Extracted page text data:
────────────────────

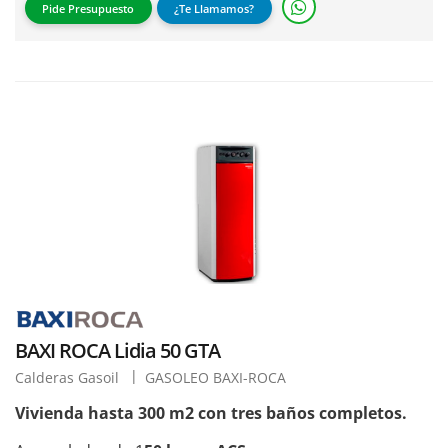
Pide Presupuesto
¿Te Llamamos?
BAXI ROCA Lidia 50 GTA
Calderas Gasoil
GASOLEO BAXI-ROCA
Vivienda hasta 300 m2 con tres baños completos.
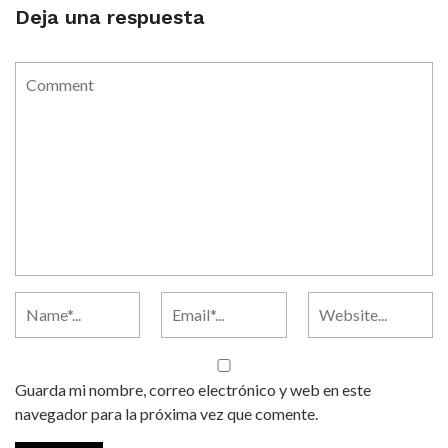
Deja una respuesta
Guarda mi nombre, correo electrónico y web en este
navegador para la próxima vez que comente.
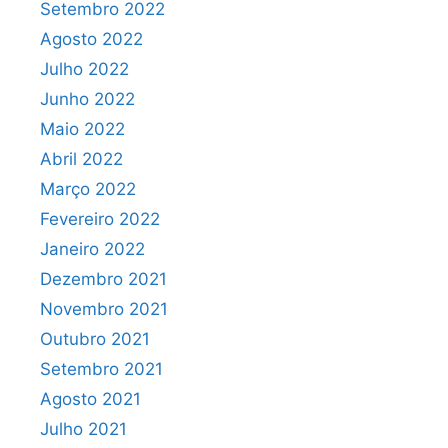
Setembro 2022
Agosto 2022
Julho 2022
Junho 2022
Maio 2022
Abril 2022
Março 2022
Fevereiro 2022
Janeiro 2022
Dezembro 2021
Novembro 2021
Outubro 2021
Setembro 2021
Agosto 2021
Julho 2021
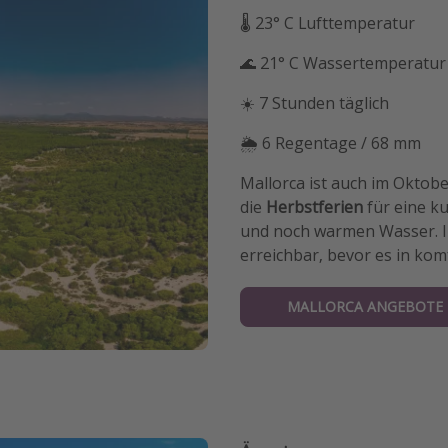
🌡 23° C Lufttemperatur
🌊 21° C Wassertemperatur
☀️ 7 Stunden täglich
🌦 6 Regentage / 68 mm
Mallorca ist auch im Oktobe
die
Herbstferien
für eine ku
und noch warmen Wasser. In 
erreichbar, bevor es in ko
MALLORCA ANGEBOTE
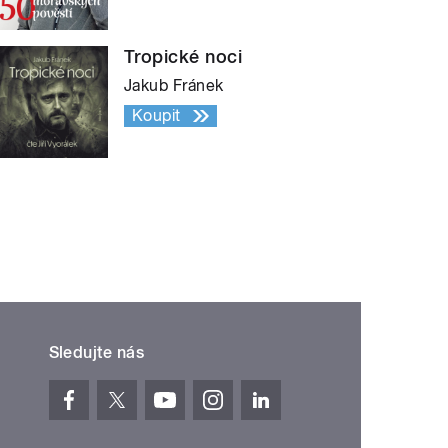
Tropické noci
Jakub Fránek
Koupit
Sledujte nás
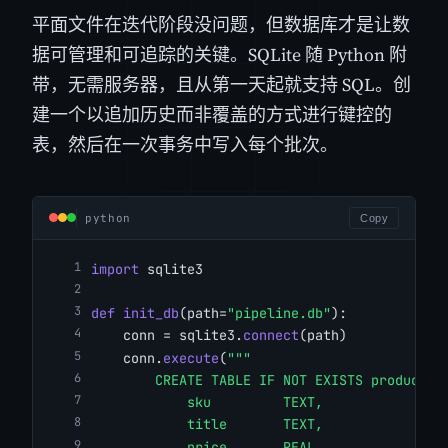
平面文件在迭代阶段没问题，但数据库才是让数
据可管理和可追踪的关键。SQLite 随 Python 附
带，无需服务器，且从第一天起就支持 SQL。创
建一个以追加历史而非覆盖的方式进行键控的
表，然后在一次事务中写入每个批次。
python
Copy
import
 sqlite3
def
init_db
(path=
"pipeline.db"
):
    conn = sqlite3.
connect
(path)
    conn.
execute
(
"""
        CREATE TABLE IF NOT EXISTS products 
            sku         TEXT,
            title       TEXT,
            price       REAL,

────────────────────

→ Task prompt: Your task is to find each line in the entries that contains the string "ROCA" and copy it.

→ Output for this task:
BAXI ROCA Lidia 50 GTA
GASOLEO BAXI-ROCA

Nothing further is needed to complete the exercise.